Optionally, the closing a plug-in module for forming any blockchain node includes:

determining plug-in description information of plug-in modules for forming any block chain node;

and if the operation mode of the opened plug-in module which is matched with the plug-in description information of any plug-in module is an independent mode or the operation mode is a sharing mode and is not shared to other block chain nodes except any block chain node, closing the opened plug-in module.

Optionally, the operation mode of any plug-in module is determined by the operation requirement of any plug-in module.

Optionally, the operation requirement of any plug-in module is defined in the plug-in configuration information corresponding to any block link point.

Optionally, the operation requirement of any plug-in module is global predefined information.

Optionally, the closing a plug-in module for forming any blockchain node includes: and sequentially closing the plug-in modules for forming any block chain node according to the dependency relationship among the plug-in modules for forming any block chain node.

Correspondingly, the present specification also provides an apparatus comprising a processor; a memory for storing processor-executable instructions; wherein the processor is configured to implement the steps of the method for enabling/disabling block-linked point services provided by all of the above method embodiments.

Accordingly, the present specification also provides a computer readable storage medium having executable instructions stored thereon; wherein the instructions, when executed by the processor, implement the steps of the method for enabling/disabling block-link point services provided in all of the above method embodiments.

For the device embodiments, since they substantially correspond to the method embodiments, reference may be made to the partial description of the method embodiments for relevant points. The above-described embodiments of the apparatus are merely illustrative, wherein the modules described as separate parts may or may not be physically separate, and the parts displayed as modules may or may not be physical modules, may be located in one place, or may be distributed on a plurality of network modules. Some or all of the modules can be selected according to actual needs to achieve the purpose of the solution in the specification. One of ordinary skill in the art can understand and implement it without inventive effort.

The systems, devices, modules or units illustrated in the above embodiments may be implemented by a computer chip or an entity, or by a product with certain functions. One typical implementation device is a computer. In particular, the computer may be, for example, a personal computer, a laptop computer, a cellular telephone, a camera phone, a smartphone, a personal digital assistant, a media player, a navigation device, an email device, a game console, a tablet computer, a wearable device, or a combination of any of these devices.

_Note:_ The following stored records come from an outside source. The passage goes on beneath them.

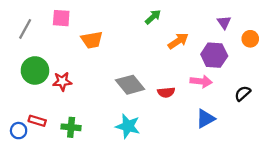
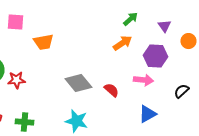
green arrow: (153, 17) -> (130, 19), moved
red semicircle: (166, 92) -> (111, 90), turned -133

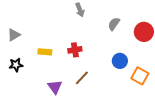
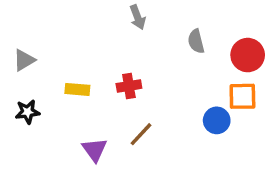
gray semicircle: (114, 24) -> (196, 41), turned -48
blue circle: (120, 61) -> (217, 120), moved
orange square: (140, 76) -> (242, 96), moved, turned -30

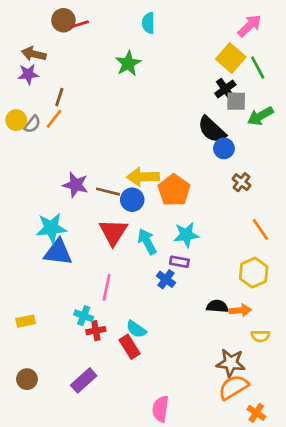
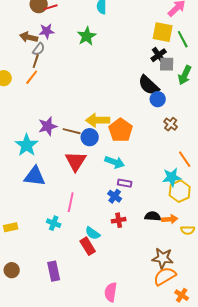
brown arrow: (34, 54) -> (29, 37), moved
yellow square: (231, 58) -> (163, 32), turned -30
purple star: (28, 74) -> (47, 31), moved
green arrow: (260, 116) -> (185, 75), turned -36
gray semicircle: (32, 124) -> (39, 49), moved
purple star: (76, 185) -> (48, 126), turned -30
cyan star: (51, 228) -> (27, 145), moved, turned -30
cyan star: (186, 235) -> (172, 177), moved
cyan arrow: (147, 242) -> (115, 162), moved, turned 138
red cross: (96, 331) -> (119, 220), moved
yellow semicircle: (260, 336) -> (188, 230), moved
purple rectangle: (84, 380) -> (54, 271), turned -60

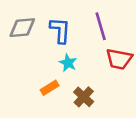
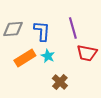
orange rectangle: (50, 88) -> (25, 58), moved, size x1.5

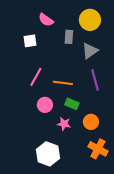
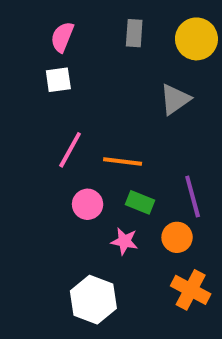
pink semicircle: (46, 20) -> (62, 37), moved, turned 77
yellow circle: (90, 20) -> (196, 39), moved
gray rectangle: (69, 37) -> (134, 33), moved
purple line: (95, 80) -> (193, 196), moved

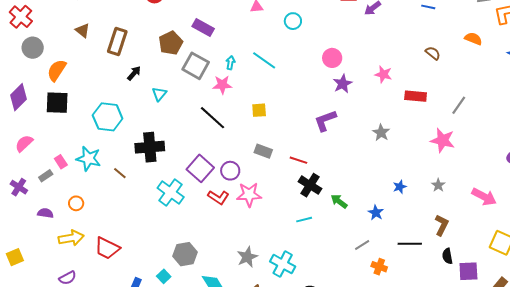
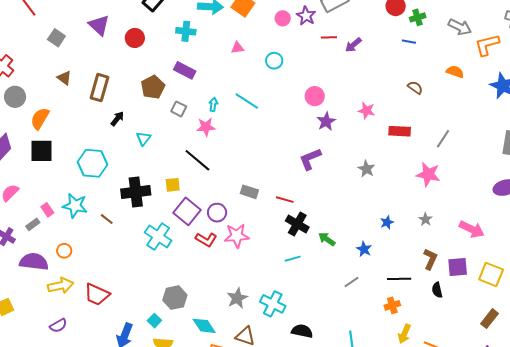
gray square: (196, 66) -> (179, 109), size x0.6
yellow square: (259, 110) -> (173, 185), moved
purple semicircle: (45, 213) -> (34, 262), size x1.8
orange cross: (379, 267) -> (392, 305), moved, turned -35
purple square: (468, 271) -> (458, 267), moved

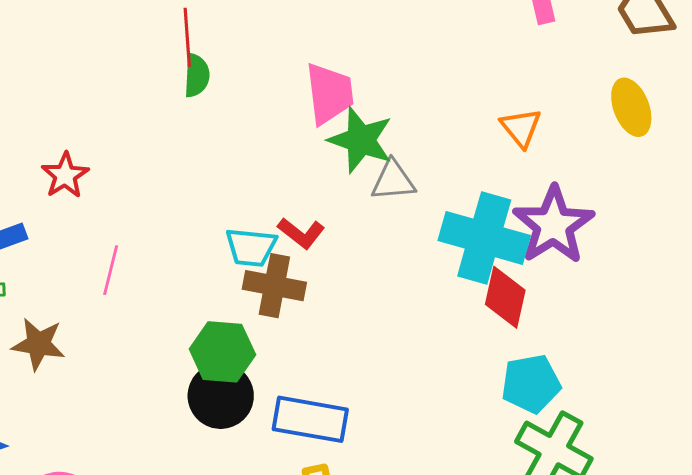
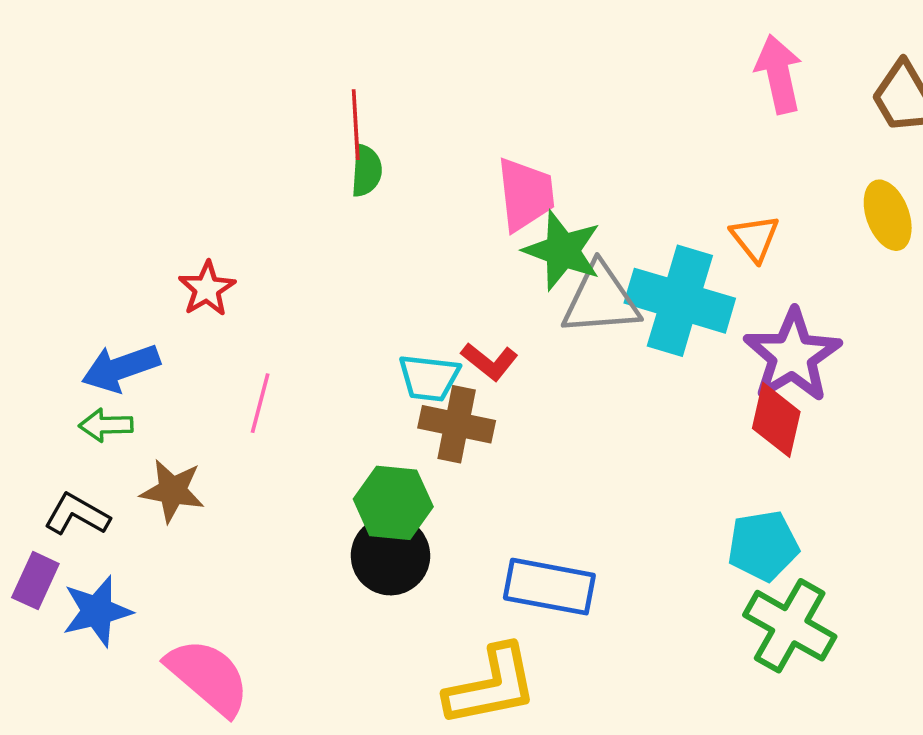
gray triangle: (393, 181) -> (601, 300), size x1.5
cyan cross: (484, 238) -> (680, 301), moved
red diamond: (505, 297) -> (776, 420), moved
blue rectangle: (310, 419) -> (549, 587), moved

For convenience of description, the above devices are described as being divided into various units by function, and are described separately. Of course, the functions of the various elements may be implemented in the same one or more software and/or hardware implementations of the present description.

As will be appreciated by one skilled in the art, embodiments of the present invention may be provided as a method, system, or computer program product. Accordingly, the present invention may take the form of an entirely hardware embodiment, an entirely software embodiment or an embodiment combining software and hardware aspects. Furthermore, the present invention may take the form of a computer program product embodied on one or more computer-usable storage media (including, but not limited to, disk storage, CD-ROM, optical storage, and the like) having computer-usable program code embodied therein.

The present invention is described with reference to flowchart illustrations and/or block diagrams of methods, apparatus (systems), and computer program products according to embodiments of the invention. It will be understood that each flow and/or block of the flow diagrams and/or block diagrams, and combinations of flows and/or blocks in the flow diagrams and/or block diagrams, can be implemented by computer program instructions. These computer program instructions may be provided to a processor of a general purpose computer, special purpose computer, embedded processor, or other programmable data processing apparatus to produce a machine, such that the instructions, which execute via the processor of the computer or other programmable data processing apparatus, create means for implementing the functions specified in the flowchart flow or flows and/or block diagram block or blocks.

This description may be described in the general context of computer-executable instructions, such as program modules, being executed by a computer. Generally, program modules include routines, programs, objects, components, data structures, etc. that perform particular tasks or implement particular abstract data types. The specification may also be practiced in distributed computing environments where tasks are performed by remote processing devices that are linked through a communications network. In a distributed computing environment, program modules may be located in both local and remote computer storage media including memory storage devices.

These computer program instructions may also be stored in a computer-readable memory that can direct a computer or other programmable data processing apparatus to function in a particular manner, such that the instructions stored in the computer-readable memory produce an article of manufacture including instruction means which implement the function specified in the flowchart flow or flows and/or block diagram block or blocks.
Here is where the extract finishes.